Search the records for the string "successbds", then copy each line that has it.

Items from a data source
════════════════

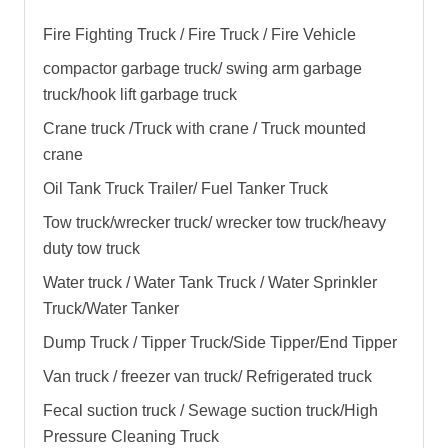
Fire Fighting Truck / Fire Truck / Fire Vehicle
compactor garbage truck
/ swing arm garbage
truck/
hook lift garbage truck
Crane truck /Truck with crane / Truck mounted
crane
Oil Tank Truck Trailer/ Fuel Tanker Truck
Tow truck/wrecker truck/ wrecker tow truck/heavy
duty tow truck
Water truck / Water Tank Truck / Water Sprinkler
Truck/Water Tanker
Dump Truck / Tipper Truck/Side Tipper/End Tipper
Van truck / freezer van truck/ Refrigerated truck
Fecal suction truck / Sewage suction truck/High
Pressure Cleaning Truck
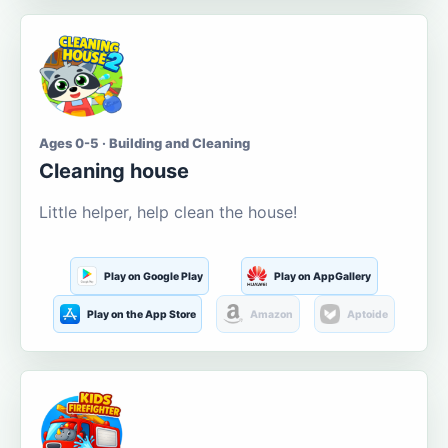
Ages 0-5 · Building and Cleaning
Cleaning house
Little helper, help clean the house!
Play on Google Play
Play on AppGallery
Play on the App Store
Amazon
Aptoide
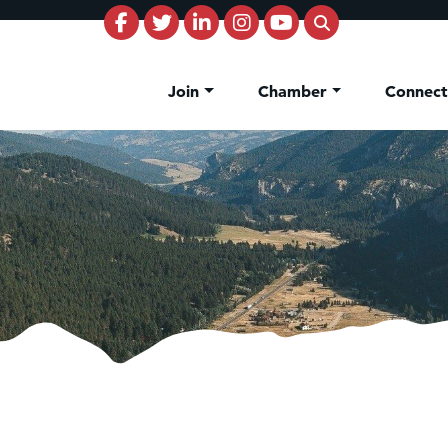
Join
Chamber
Connec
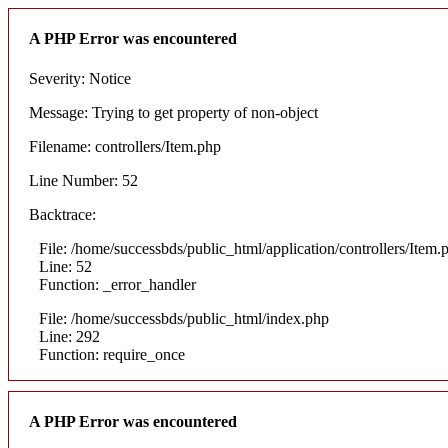
A PHP Error was encountered
Severity: Notice
Message: Trying to get property of non-object
Filename: controllers/Item.php
Line Number: 52
Backtrace:
File: /home/successbds/public_html/application/controllers/Item.
Line: 52
Function: _error_handler
File: /home/successbds/public_html/index.php
Line: 292
Function: require_once
A PHP Error was encountered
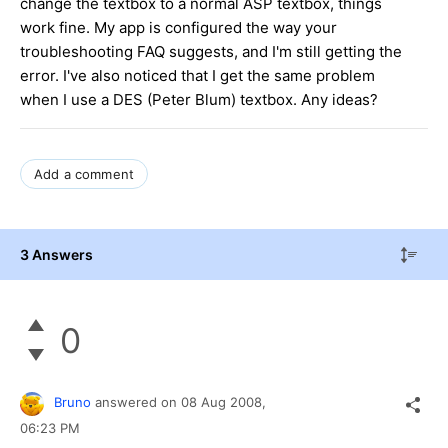
change the textbox to a normal ASP textbox, things
work fine. My app is configured the way your
troubleshooting FAQ suggests, and I'm still getting the
error. I've also noticed that I get the same problem
when I use a DES (Peter Blum) textbox. Any ideas?
Add a comment
3 Answers
0
Bruno
answered on
08 Aug 2008,
06:23 PM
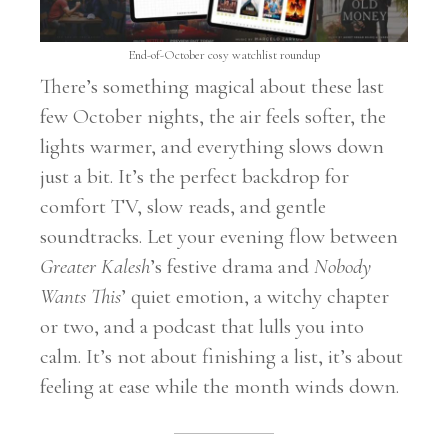
End-of-October cosy watchlist roundup
There’s something magical about these last
few October nights, the air feels softer, the
lights warmer, and everything slows down
just a bit. It’s the perfect backdrop for
comfort TV, slow reads, and gentle
soundtracks. Let your evening flow between
Greater Kalesh
’s festive drama and
Nobody
Wants This
’ quiet emotion, a witchy chapter
or two, and a podcast that lulls you into
calm. It’s not about finishing a list, it’s about
feeling at ease while the month winds down.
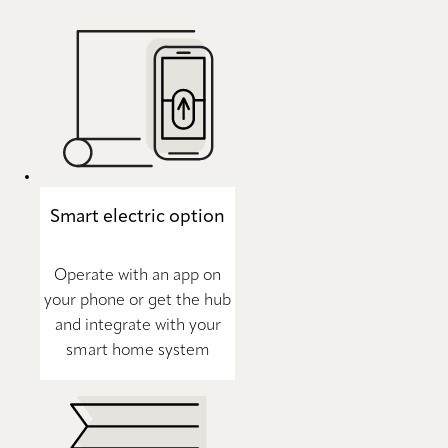
Smart electric option
Operate with an app on
your phone or get the hub
and integrate with your
smart home system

════════════════

--- Written reply ---
File: /home/successbds/public_html/application/controllers/Item.
File: /home/successbds/public_html/index.php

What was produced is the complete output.